Bring another...
...and let the smutty jokes commence!
NASA got a great big balloon for the 75th anniversary of its iconic Moffett airfield in the heart of Silicon Valley. The space agency on Friday celebrated the landmark occasion with the dedication of the world's largest airship, a 246-foot Zeppelin owned by the private company Airship Ventures. The lighter-than-air craft …
Ah, the myth about hydrogen being the cause of a certain disaster...never put facts before a good story (or myth)...
...the bit I really liked is where they got the now classic, "it's an ideal thing to monitor the environment"...

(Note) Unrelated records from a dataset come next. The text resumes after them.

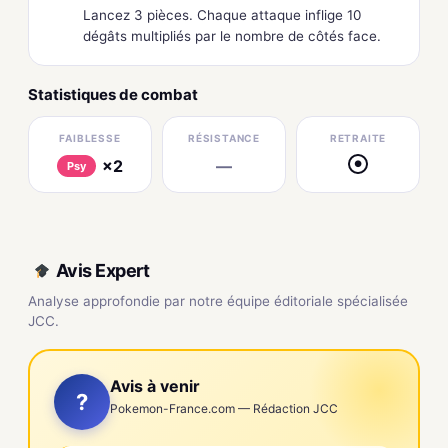
Lancez 3 pièces. Chaque attaque inflige 10
dégâts multipliés par le nombre de côtés face.
Statistiques de combat
FAIBLESSE
RÉSISTANCE
RETRAITE
×2
—
●
Psy
Avis Expert
Analyse approfondie par notre équipe éditoriale spécialisée
JCC.
Avis à venir
?
Pokemon-France.com — Rédaction JCC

...apparently you can get away with anything (except environmentally friendly anything with nuclear or atom in its name) if you state something like,"for environmental reasons..."
IN saying all that, I wouldn't mind a Zeppelin myself...beats queuing at rush hour!

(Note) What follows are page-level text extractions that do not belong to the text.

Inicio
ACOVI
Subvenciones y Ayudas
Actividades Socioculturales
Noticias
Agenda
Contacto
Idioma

"airship flight back home where it belongs."
Not Lakenhurst, New Jersey then where most US airship activity took place.
Let alone a mention of Friedrichshafen where it all begins.
Or Howden, Pulham (and later Cardington) where UK activities too place.
Mine's the one with the silk outer and rubber pockets.
"The craft is one of only three Zeppelins currently in operation in the world. It's also the first to touch down on US soil since the ill-fated Hindenburg crashed in 1937. Of course, Eureka is filled with helium, a considerably less "Oh, the humanity!" combustible gas than hydrogen.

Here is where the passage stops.